Karbon vergisi için sıra Türkiye'de mi?

Karbon vergisi ile birlikte salınan her ton CO2 için tahsis edilen emisyon miktarlarının kullanacak kuruluşlara dağıtılmasını, ek tahsisat satın alınmasını veya kullanılmayanların geri satılmasını düzenleyen Emisyon Ticaret Planı’nın (ETS) uygulandığı ülkelerin sayısı da hızla artıyor. Portekiz, İspanya, İrlanda, İngiltere, Danimarka, Polonya, Norveç, İsveç, Estonya, Kanada, Meksika ve ABD’nin bazı eyaletleri hem ETS hem de karbon vergisini hayata geçirmiş durumda. Japonya, Ukrayna, Şili, Kolombiya gibi ülkelerde ise şimdilik sadece karbon vergisi uygulanıyor.
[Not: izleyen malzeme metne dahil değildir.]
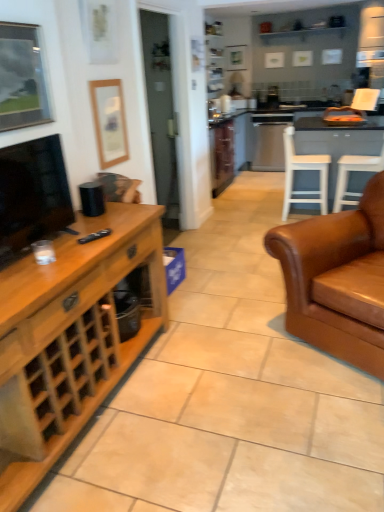 Where is `free location in front of black matte remote at center`? This screenshot has width=384, height=512. free location in front of black matte remote at center is located at coordinates (84, 248). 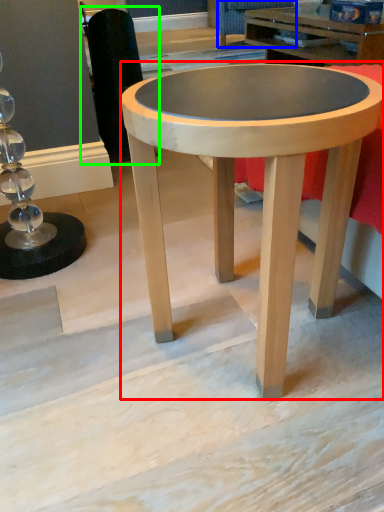 Question: Which is farther away from coffee table (highlighted by a red box)? swivel chair (highlighted by a blue box) or swivel chair (highlighted by a green box)?

Choices:
 (A) swivel chair
 (B) swivel chair

Answer: (A) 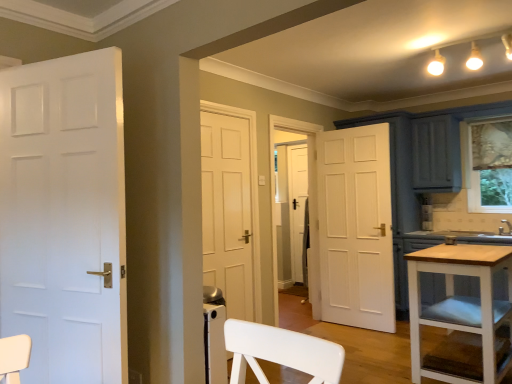 Question: Visually, is white matte door at left positioned to the left or to the right of white wood table at lower right?

Choices:
 (A) right
 (B) left

Answer: (B)

Question: In the image, is white matte door at left positioned in front of or behind white wood table at lower right?

Choices:
 (A) front
 (B) behind

Answer: (A)

Question: From a real-world perspective, is white matte door at left above or below white wood table at lower right?

Choices:
 (A) below
 (B) above

Answer: (B)

Question: In terms of height, does white wood table at lower right look taller or shorter compared to white matte door at left?

Choices:
 (A) short
 (B) tall

Answer: (A)

Question: Is white wood table at lower right spatially inside white matte door at left, or outside of it?

Choices:
 (A) outside
 (B) inside

Answer: (A)

Question: In the image, is white wood table at lower right on the left side or the right side of white matte door at left?

Choices:
 (A) left
 (B) right

Answer: (B)

Question: In terms of width, does white wood table at lower right look wider or thinner when compared to white matte door at left?

Choices:
 (A) thin
 (B) wide

Answer: (B)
Türkiye epeydir özellikle banka reklamları ve iklim değişikliği ile ilgili mesnetsiz haberlerle karbon vergisine alıştırılıyordu zaten. Bakan Şimşek’in son zamanlarda sıklıkla karbon vergisini konuşur olması bu hazırlığın bir parçası.

Sözde sera gazı emisyonlarını düşürmek için getirilmesi düşünülen karbon vergisi firmalardan, kurumlardan çok, asıl biz sıradan insanları ilgilendiriyor. İşi gücü bırakıp sırtımıza yüklenecek karbon vergisinin kapsamına ve enerji tedarik zincirinin hangi noktasında alınması gerektiğine kafa yorulmasının sebebi de ondan. Bütünüyle uydurulmuş bir vergiyi mesela kömür tedarikçileri, doğal gaz işleme tesisleri ve petrol rafinerileri için "yukarı yönde" uygulamak yerine hane halkını ve kullandıkları araçları kapsayacak şekilde “alt yönde” uygulamanın revaçta olması da.

8 milyar insanı bezdirmek için

Karbon vergisinin mantığı, sözde salınan her bir ton karbondioksitin zaman içinde neden olacağı tahmini çevre zararları bugünkü değerine dayandırılıyor. Verginin iklim değişikliği denen bir yalandan esinlenmesi, iklim değişikliğinden bekledikleri hasar artışları nedeniyle vergi oranının da zaman içinde artacağına işaret ediyor. Bu noktada “Dağıtım Etkileri” açısından dar gelirlilerin henüz farkına varmadığı ciddi bir husus var.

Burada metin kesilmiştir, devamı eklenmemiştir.